Alessandro Michele can't be pinned down — he hasn't explicitly said that yet, but he may as well have with his latest collection for Gucci. The iconic house's creative director has long been a master of making eclecticism look seamless and cohesive, but this is perhaps best emphasized in the Spring 2018 collection, where virtually no motif or idea was left untouched. Gucci's Instagram page explains how the show's catwalk was based on the Tiber River, with the surrounding statues taking cues from Indian, Aztec, and Egyptian architecture, creating a mini map of the world in Milan. The same could very well be said about the clothes.
While it's impossible to say that the collection isn't cohesive and doesn't flow well together, it's just as difficult to come up with only a few words to describe it. Michele takes cues from 50s mod with pastel double-breasted suits and neon color-blocking, shiny Vegas showgirls with crystal bodysuits in various hues, and even the decadence of Cher and Sir Elton John, performers that the high-shouldered, structured bombers, and pieces decked out with glittered and sequined stitchings call to mind. The mega-sized Bugs Bunny and Snow White emblems plastered across sweaters and vests remind us of Michele's consistent whimsy, something he explored with enlarged patches across literally everything last season.

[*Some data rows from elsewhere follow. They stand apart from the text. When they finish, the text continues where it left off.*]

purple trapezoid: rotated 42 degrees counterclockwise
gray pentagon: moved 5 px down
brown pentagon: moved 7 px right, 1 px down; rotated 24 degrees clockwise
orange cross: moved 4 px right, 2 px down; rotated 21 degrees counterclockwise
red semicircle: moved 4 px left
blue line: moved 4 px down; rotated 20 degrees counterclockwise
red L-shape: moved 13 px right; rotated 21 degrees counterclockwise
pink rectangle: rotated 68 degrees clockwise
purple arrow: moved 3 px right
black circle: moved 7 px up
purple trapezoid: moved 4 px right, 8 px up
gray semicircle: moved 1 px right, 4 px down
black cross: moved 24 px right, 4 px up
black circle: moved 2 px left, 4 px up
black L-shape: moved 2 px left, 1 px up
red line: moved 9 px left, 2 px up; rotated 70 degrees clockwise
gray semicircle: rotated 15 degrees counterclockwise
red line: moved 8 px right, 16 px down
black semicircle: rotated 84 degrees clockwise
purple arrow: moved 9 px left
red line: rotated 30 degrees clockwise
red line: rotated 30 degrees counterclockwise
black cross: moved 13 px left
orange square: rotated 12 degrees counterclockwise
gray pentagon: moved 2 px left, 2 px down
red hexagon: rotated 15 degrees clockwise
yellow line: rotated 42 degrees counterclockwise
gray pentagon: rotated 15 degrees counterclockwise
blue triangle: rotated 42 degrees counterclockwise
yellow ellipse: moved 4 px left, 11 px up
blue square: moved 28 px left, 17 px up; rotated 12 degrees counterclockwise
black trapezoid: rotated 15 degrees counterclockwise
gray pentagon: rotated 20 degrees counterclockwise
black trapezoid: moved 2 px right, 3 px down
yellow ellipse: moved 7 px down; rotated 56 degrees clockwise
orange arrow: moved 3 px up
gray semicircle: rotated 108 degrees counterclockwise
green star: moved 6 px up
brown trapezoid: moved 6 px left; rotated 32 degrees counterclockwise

But perhaps most impressive is the fact that Michele not only manages to retain a sense of Gucci's traditional prints and signature logos, he makes their presence stronger without outdating the collection, incorporating them into blocky belts, graphic tees, and even leather fanny packs. It's perfect timing too, given the fervor over simple designer logos as of late, becoming yet another example of Michele knowing exactly how to solidify Gucci as a mainstay in today's fashion landscape. These are the clothes that everyone wants as normal streetwear — despite looking absolutely nothing like it.